In keeping with one of the show’s understated themes, Kalina also addresses the stylistic changes in individual artists’ careers: curator Britta Konau deliberately tried to select at least two works by each of the artists included in the show and where possible, examples of both early and late styles. He is at his best in this regard in his analyses of Emily Kngwarreye and Dorothy Napangardi. (With respect to the latter, he provides another hook to Art in America‘s audience by pointing out that one of her recent paintings in the exhibition was loaned by the American minimalist and conceptual artist Sol LeWitt.) 

In conclusion, Kalina offers this assessment: 

To eyes accustomed to postwar Western painting, Aboriginal art can seem overly familiar, and its distinctive characteristics therefore easily overlooked. It is true that it is an art of our time, but it is also profoundly art from another world. Aboriginal art speaks directly to the Western viewer in its formal beauty, and in its very contemporary tendency to layer meaning, to incorporate in a single work a multiplicity of references and modes of representation. An Aboriginal painting is a shifting, hybrid site, combining diagram, map, story and time line with pure esthetic appreciation. It is not clear and straightforward, not even in the sense of setting up orderly dialectical oppositions. Its ambiguity is structural, inherent in the work. … Aboriginal art has proved, by and large, to be an extremely positive force, providing money to remote and impoverished settlements, giving purpose and focus to many individuals, and allowing for the transmission of information vital to a stressed culture’s cohesion. All of this is valuable in itself, but there is also fact that the art is of extraordinary quality. Indigenous cultures all over the world produce art and artifacts; few have managed to create a modern art as rich and affecting (pp. 102-103).

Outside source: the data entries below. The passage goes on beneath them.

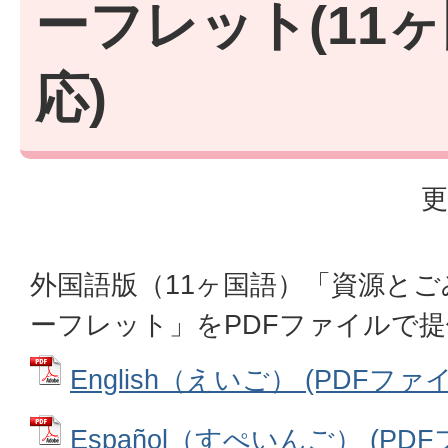
ーフレット(11
応)
更
外国語版（11ヶ国語）「資源と
ーフレット」をPDFファイルで
English（えいご） (PDFファイル
Español（すぺいんご） (PDFフ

In a footnote to the article, Kalina offers a brief sketch of the history of Aboriginal art exhibitions in the United States. Although it is not complete, it does provide some welcome information about upcoming events. The new gallery devoted to Aboriginal art at the Seattle Art Museum is set to open on May 5 of this year. Farther along, a new exhibition entitled “Icons of the Desert: Early Paintings from Papunya” is being organized by the Herbert F. Johnson Museum of Art at Cornell University. After opening there in January 2009, the exhibition will travel to the Fowler Museum at the University of California-Los Angeles and to the Grey Art Gallery at New York University later that same year.

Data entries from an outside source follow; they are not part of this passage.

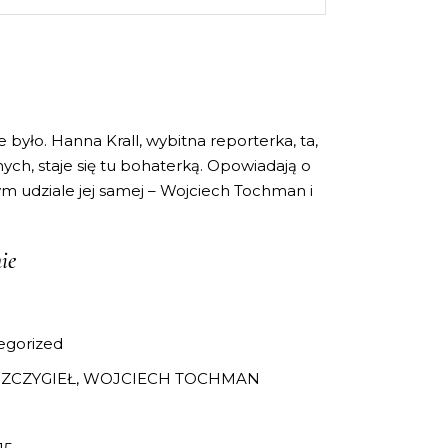
nie było. Hanna Krall, wybitna reporterka, ta,
nych, staje się tu bohaterką. Opowiadają o
ym udziale jej samej – Wojciech Tochman i
ie
egorized
SZCZYGIEŁ, WOJCIECH TOCHMAN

Single issues of Art in America are available by contacting the magazine’s General Inquiries office.

Below, two of the works from Dreaming Their Way reproduced in Art in America. All of the works from the show are reproduced in the superb catalog, available in the US fromAmazon and in Australia from, among other places, the Gallery Store of the Queensland Art Gallery.

Alice Namiptjinpa, Tali at Talaalpi, 2001 Gabriella Possum, Milky Way Seven Sisters Dreaming, 1998

***
On another note, today’s issue of the New York Times has an Op-Ed piece by Richard Moe, president of the US National Trust for Historic Preservation, entitled “A Past Worth Preserving,” which makes the case for the preservation of indigenous North American culture in terms that would be familiar to most Australian readers. He describes several sites: the Chaco Canyon’s extensive complex of pueblos in New Mexico, the rock art in Utah’s Nine Mile Canyon, the archaeological sites of Agua Fria in Arizona and Gold Butte near Las Vegas. Each of these sites is under threat. Exploration by oil and gas interests threatens some, increasing penetration by off-road vehicles others. Many such areas in the United States are under the purview of the Bureau of Land Management, which is charged with the contradictory missions of preserving the national heritage and promoting land use for profit. The lack of funding for preservation is a threat of a different order, and Moe urges that some of the wealth generated by and for commercial interests be set aside to protect the heritage these sites embody. 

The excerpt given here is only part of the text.